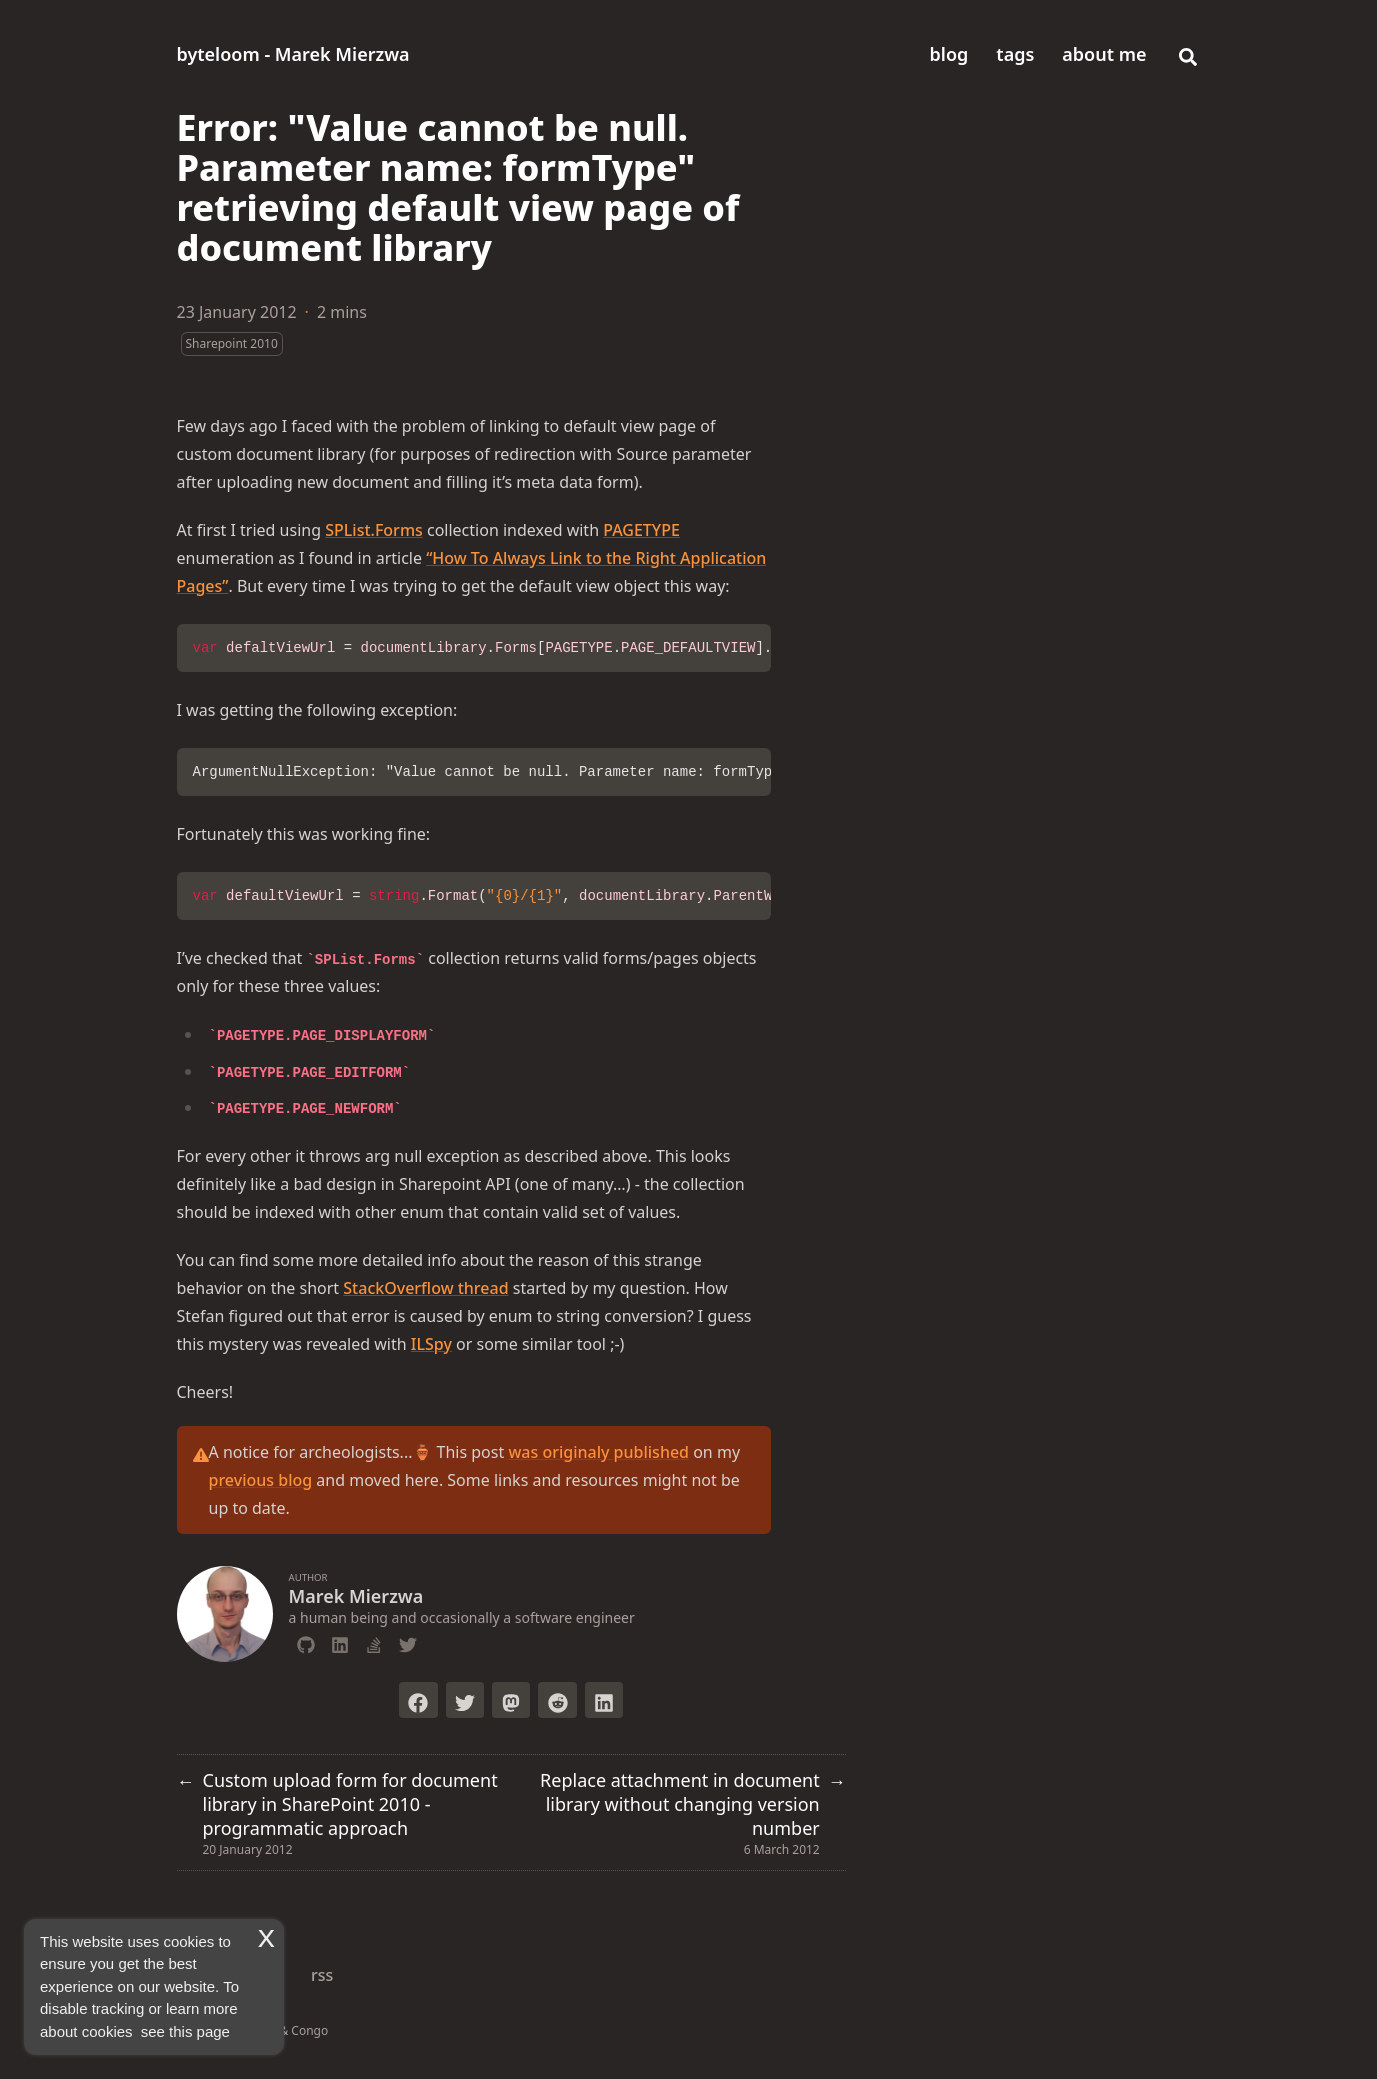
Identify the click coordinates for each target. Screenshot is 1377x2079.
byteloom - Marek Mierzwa (293, 54)
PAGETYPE (641, 530)
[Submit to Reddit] (557, 1700)
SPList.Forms (374, 530)
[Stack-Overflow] (374, 1642)
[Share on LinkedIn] (604, 1700)
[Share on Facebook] (418, 1700)
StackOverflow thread (425, 1288)
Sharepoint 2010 (232, 343)
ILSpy (431, 1344)
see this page (185, 2031)
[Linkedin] (340, 1642)
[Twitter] (408, 1642)
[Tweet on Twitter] (465, 1700)
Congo (309, 2030)
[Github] (306, 1642)
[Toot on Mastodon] (511, 1700)
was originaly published (598, 1452)
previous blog (261, 1480)
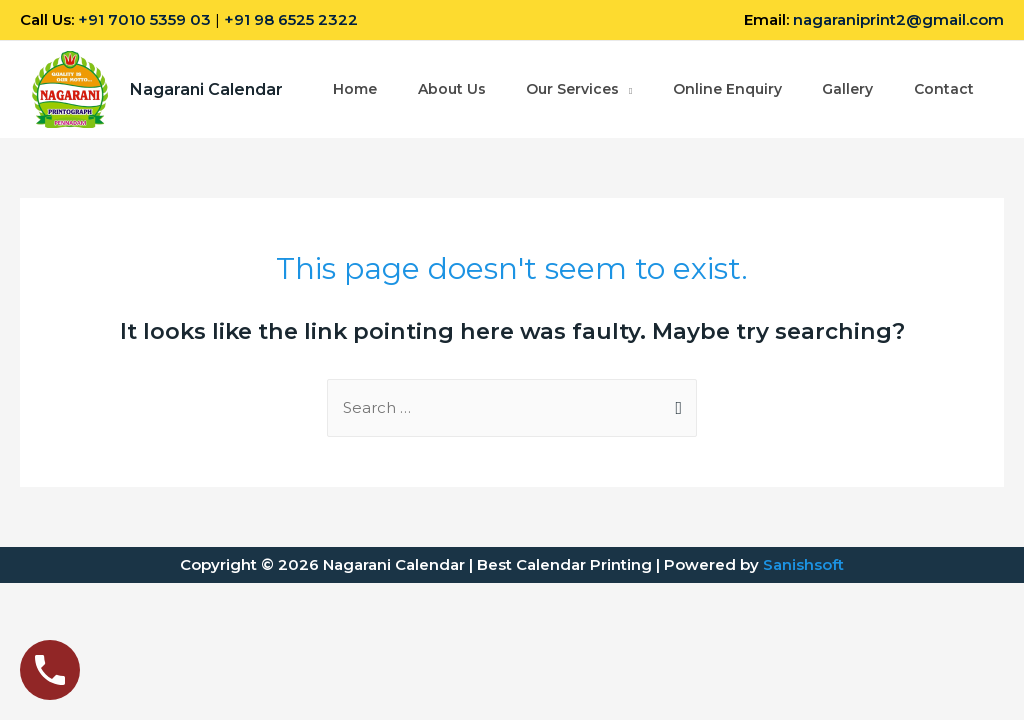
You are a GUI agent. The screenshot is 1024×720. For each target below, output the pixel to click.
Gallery (849, 78)
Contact (363, 102)
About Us (452, 78)
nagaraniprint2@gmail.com (898, 19)
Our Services (573, 78)
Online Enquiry (728, 78)
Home (355, 78)
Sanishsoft (803, 564)
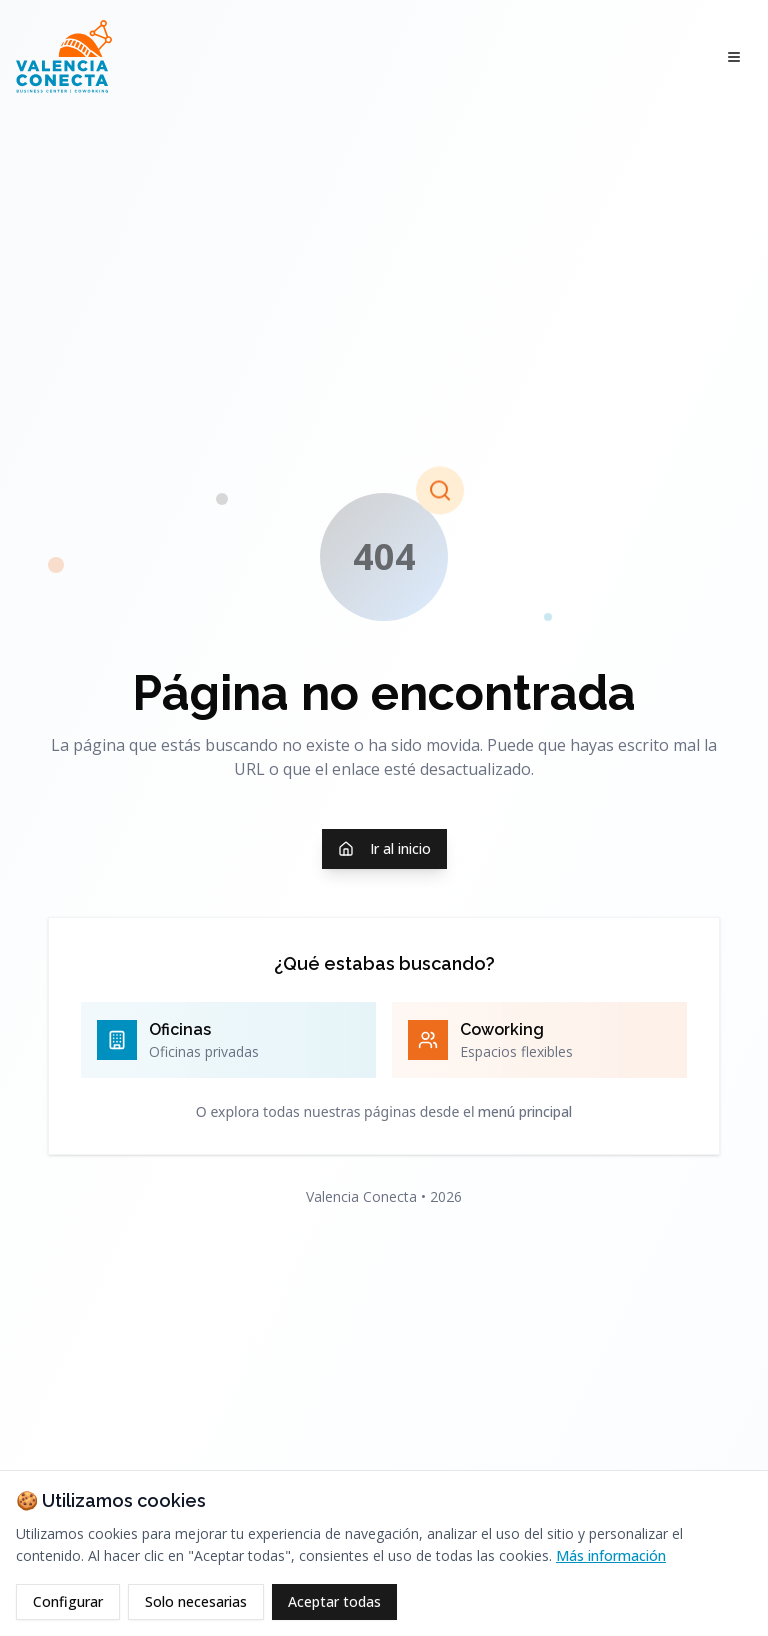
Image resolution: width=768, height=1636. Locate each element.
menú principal (525, 1111)
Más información (611, 1555)
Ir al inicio (384, 848)
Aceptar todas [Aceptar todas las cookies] (334, 1601)
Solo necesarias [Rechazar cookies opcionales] (196, 1601)
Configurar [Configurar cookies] (68, 1601)
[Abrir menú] (734, 57)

########################################

- Aim of the exercise -
An exact copy of the lines from the one with "Sanishsoft (803, 564)" through the end of the entries above, both included, is the whole answer. It contains no pictures.

- Result of this task -
Sanishsoft (803, 564)
Image resolution: width=768, height=1636. Locate each element.
menú principal (525, 1111)
Más información (611, 1555)
Ir al inicio (384, 848)
Aceptar todas [Aceptar todas las cookies] (334, 1601)
Solo necesarias [Rechazar cookies opcionales] (196, 1601)
Configurar [Configurar cookies] (68, 1601)
[Abrir menú] (734, 57)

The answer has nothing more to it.